What are Search KPIs and which ones should developers track?
After putting in the countless hours it takes to design a beautiful website, blog post, campaign, etc., you might feel compelled to post it and watch the success flood in without lifting a finger. However, in today’s world of expanding technology, there are factors involved where creators needs to track the analytics to truly measure success. The best way to achieve this is to track search KPIs.
Search KPI’s, or key performance indicators, are metrics that are used to demonstrate how successful a company is achieving its key business objectives. There are various ways to track search KPIs, whether it’s a simple measure of how many people visit a page or keyword rankings.
Here are eight of the most valuable search KPI’s to track.
Organic sessions measure the number of clicks a website gets from search engines like Google and Bing, and is one of the most essential search KPIs to pay attention to.

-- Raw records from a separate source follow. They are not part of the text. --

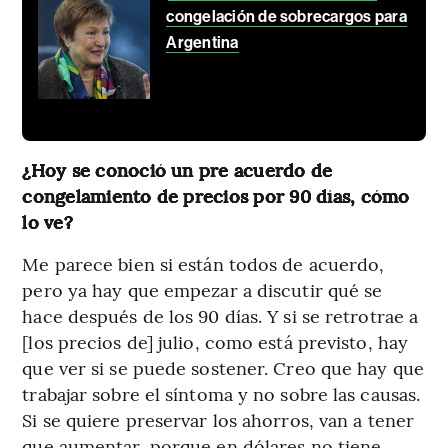
congelación de sobrecargos para
Argentina
¿Hoy se conoció un pre acuerdo de
congelamiento de precios por 90 días, cómo
lo ve?
Me parece bien si están todos de acuerdo,
pero ya hay que empezar a discutir qué se
hace después de los 90 días. Y si se retrotrae a
[los precios de] julio, como está previsto, hay
que ver si se puede sostener. Creo que hay que
trabajar sobre el síntoma y no sobre las causas.
Si se quiere preservar los ahorros, van a tener
que aumentar, porque en dólares no tiene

Each time a person visits a website, takes an action on the website while visiting, and then exits, it counts as a session. A single user can provide multiple sessions, depending on how long they spend on the site and what actions they take. However, if a user idles on a website for 30 minutes or more, their session will be timed out due to inactivity and will not increase traffic.
Users can use Google Analytics to measure sessions directly or use a reporting tool to measure analytics such as Agency Analytics. The latter helps more with cross-referencing with other measures of data.
Expected click-through-rate (CTR) increases with every single position on the search engine results page. Jumping from 3rd to 2nd on page 1 can result in a spike in organic sessions, not to mention if you’re able to jump from page 2 to page 1 of the results for a high volume keyword. You can help spur more organic sessions by crafting a compelling, relevant page title and writing a meta description with a clear, enticing call-to-action.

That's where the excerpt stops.